The crowdsourced study is a dramatic demonstration of an idea that’s been widely discussed in light of the reproducibility crisis—the notion that subjective decisions researchers make while designing their studies can have an enormous impact on their observed results. Whether through p-hacking or via the choices they make as they wander the garden of forking paths, researchers may intentionally or inadvertently nudge their results toward a particular conclusion.

The new paper’s senior author, psychologist Eric Uhlmann at INSEAD in Singapore, had previously spearheaded a study that gave a single data set to 29 research teams and asked them to use it to answer a simple research question: “Do soccer referees give more red cards to dark-skinned players than light-skinned ones?” Despite analyzing identical data, none of the teams came up with exactly the same answer. In that case, though, the groups’ findings did generally point in the same direction.

The red card study showed how decisions about how to analyze data could influence the results, but Uhlmann also wondered about the many other decisions that go into a study’s design.

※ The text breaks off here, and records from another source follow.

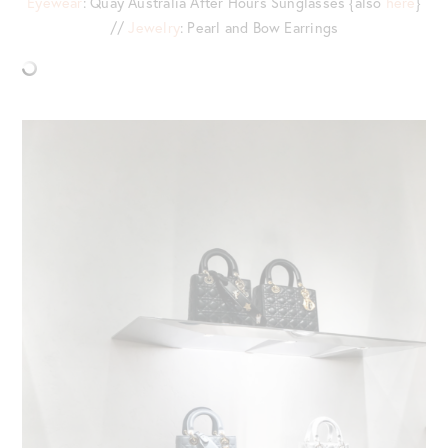
Eyewear
: Quay Australia After Hours Sunglasses {also
here
}
//
Jewelry
: Pearl and Bow Earrings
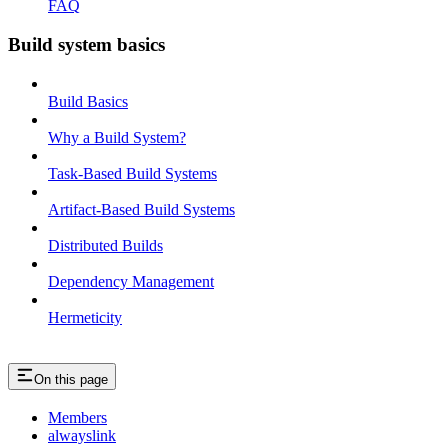
FAQ
Build system basics
Build Basics
Why a Build System?
Task-Based Build Systems
Artifact-Based Build Systems
Distributed Builds
Dependency Management
Hermeticity
On this page
Members
alwayslink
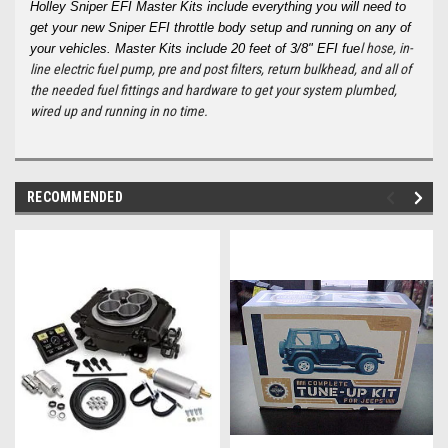
Holley Sniper EFI Master Kits include everything you will need to
get your new Sniper EFI throttle body setup and running on any of
l hose, in-
your vehicles. Master Kits include 20 feet of 3/8" EFI fue
line electric fuel pump, pre and post filters, return bulkhead, and all of
the needed fuel fittings and hardware to get your system plumbed,
wired up and running in no time.
RECOMMENDED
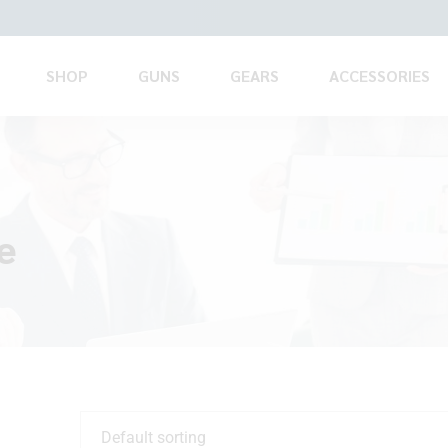
SHOP
GUNS
GEARS
ACCESSORIES
e
Default sorting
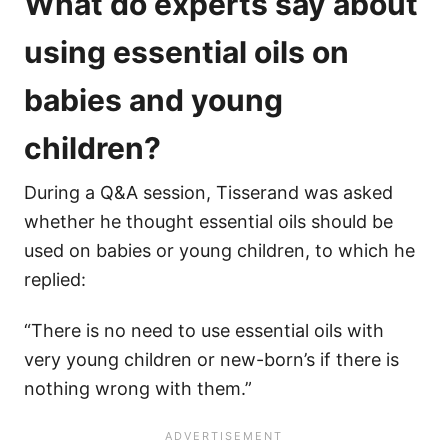
What do experts say about
using essential oils on
babies and young
children?
During a Q&A session, Tisserand was asked
whether he thought essential oils should be
used on babies or young children, to which he
replied:
“There is no need to use essential oils with
very young children or new-born’s if there is
nothing wrong with them.”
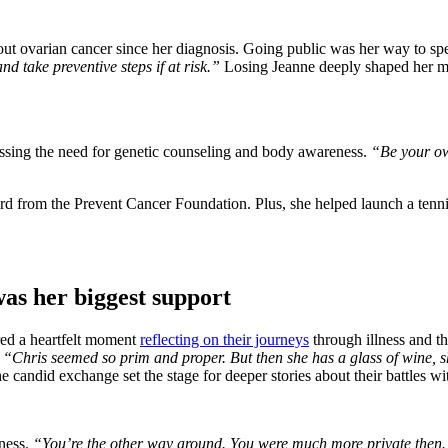
t ovarian cancer since her diagnosis. Going public was her way to speak
d take preventive steps if at risk.”
Losing Jeanne deeply shaped her me
essing the need for genetic counseling and body awareness.
“Be your own
 from the Prevent Cancer Foundation. Plus, she helped launch a tennis b
was her biggest support
red a heartfelt moment
reflecting on their journeys
through illness and t
,
“Chris seemed so prim and proper. But then she has a glass of wine, sh
 candid exchange set the stage for deeper stories about their battles wi
ness.
“You’re the other way around. You were much more private then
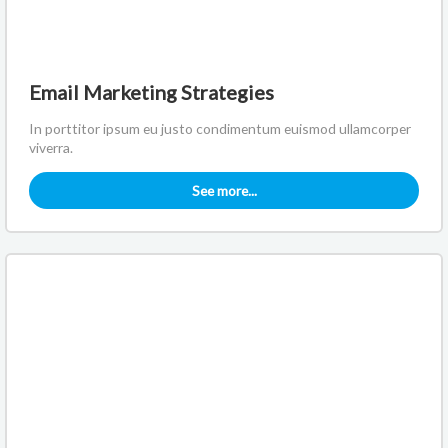
Email Marketing Strategies
In porttitor ipsum eu justo condimentum euismod ullamcorper
viverra.
See more...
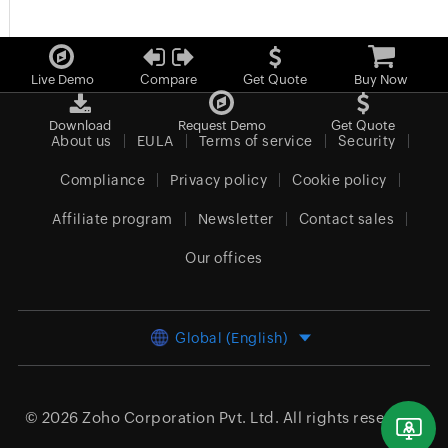
Live Demo
Compare
Get Quote
Buy Now
Download
Request Demo
Get Quote
About us
EULA
Terms of service
Security
Compliance
Privacy policy
Cookie policy
Affiliate program
Newsletter
Contact sales
Our offices
Global (English)
© 2026
Zoho Corporation Pvt. Ltd.
All rights reserved.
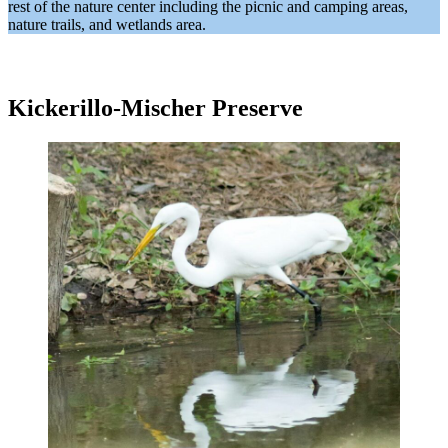
rest of the nature center including the picnic and camping areas,
nature trails, and wetlands area.
Kickerillo-Mischer Preserve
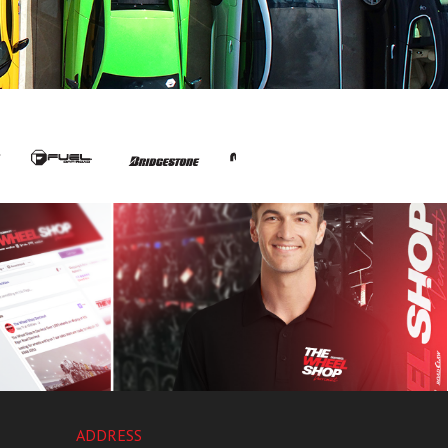
ADDRESS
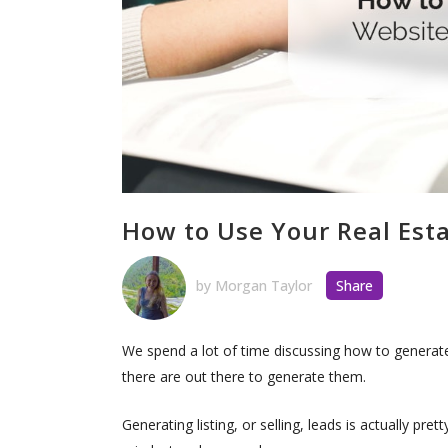
How to Use Your Real Esta
by
Morgan Taylor
Share
We spend a lot of time discussing how to generate
there are out there to generate them.
Generating listing, or selling, leads is actually pr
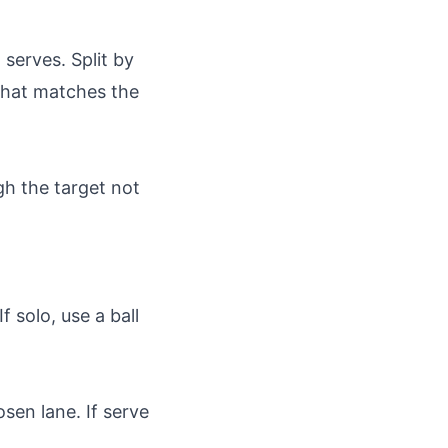
 serves. Split by
 that matches the
gh the target not
 solo, use a ball
osen lane. If serve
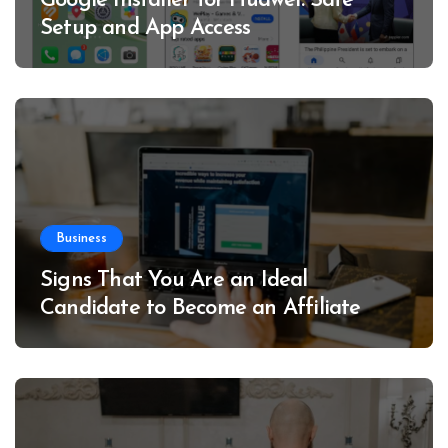
Google Installer for Huawei: Safe
Setup and App Access
Business
Signs That You Are an Ideal
Candidate to Become an Affiliate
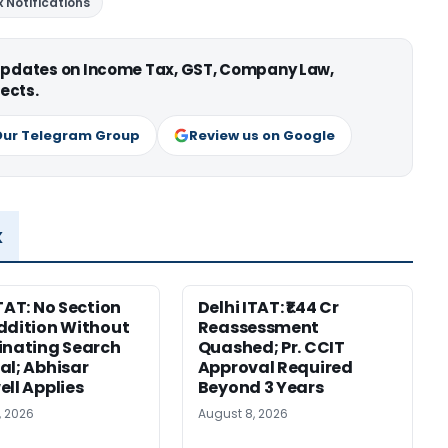
 Notifications
 updates on Income Tax, GST, Company Law,
ects.
Our Telegram Group
Review us on Google
x
ITAT: No Section
Delhi ITAT: ₹1.44 Cr
ddition Without
Reassessment
inating Search
Quashed; Pr. CCIT
al; Abhisar
Approval Required
ell Applies
Beyond 3 Years
, 2026
August 8, 2026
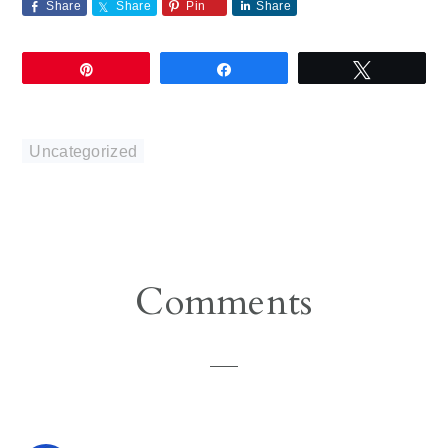
Share
Share
Pin
Share
Pin
Share
Tweet
Uncategorized
Reader
Comments
Interactions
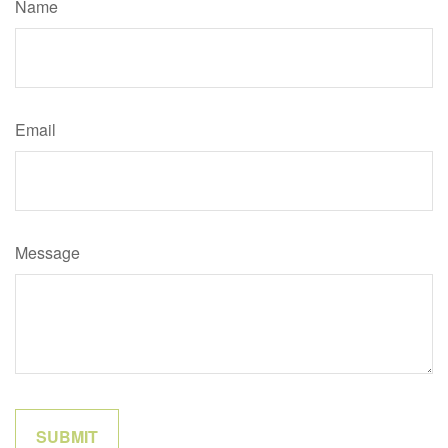
Name
Email
Message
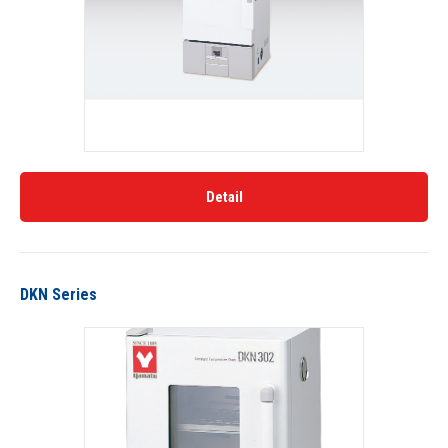
Detail
DKN Series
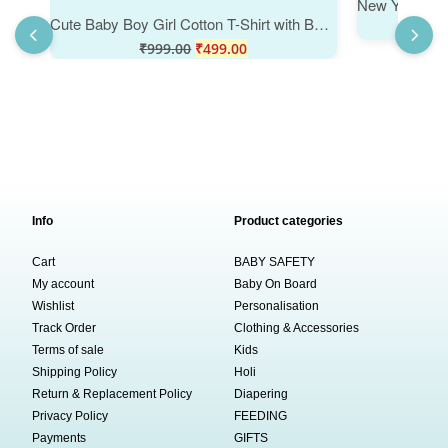
Cute Baby Boy Girl Cotton T-Shirt with Bear Print, Soft Comfortable Summer Wear Kids Tee, Round Neck Half Sleeve Casual Daily Outfit for Toddlers & Kids, Color Lemon Pink White Babywish
₹
999.00
₹
499.00
Info
Product categories
Cart
BABY SAFETY
My account
Baby On Board
Wishlist
Personalisation
Track Order
Clothing & Accessories
Terms of sale
Kids
Shipping Policy
Holi
Return & Replacement Policy
Diapering
Privacy Policy
FEEDING
Payments
GIFTS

So he initiated this latest study, an even larger and more ambitious one, which will be published in The Psychological Bulletin (data and materials are shared openly online). The project started with five hypotheses that had already been tested experimentally but on which results had not yet been published.

Aside from the hypothesis about implicit associations described above, these concerned things like how people respond to aggressive negotiating tactics or what factors could make them more willing to accept the use of performance-enhancing drugs among athletes. Uhlmann and his colleagues presented the same research questions to more than a dozen research teams without telling them anything about the original study or what it had found.

The teams then independently created their own experiments to test the hypotheses under some common parameters. The studies would have to be carried out online, with participants in each drawn at random from a common pool. Each research design was run twice: once on subjects pulled from Amazon’s Mechanical Turk and then again on a fresh set of subjects found through a survey company called Pure Profile.

The published study materials show how much variation there was across research designs. In testing the first hypothesis, for example, that people are aware of their unconscious biases, one team simply asked participants to rate their agreement with the following statement: “Regardless of my explicit (i.e. conscious) beliefs about social equality, I believe I possess automatic (i.e. unconscious) negative associations towards members of stigmatized social groups.” Based on responses to this question, they concluded that the hypothesis was false: People do not report an awareness of having implicit negative stereotypes.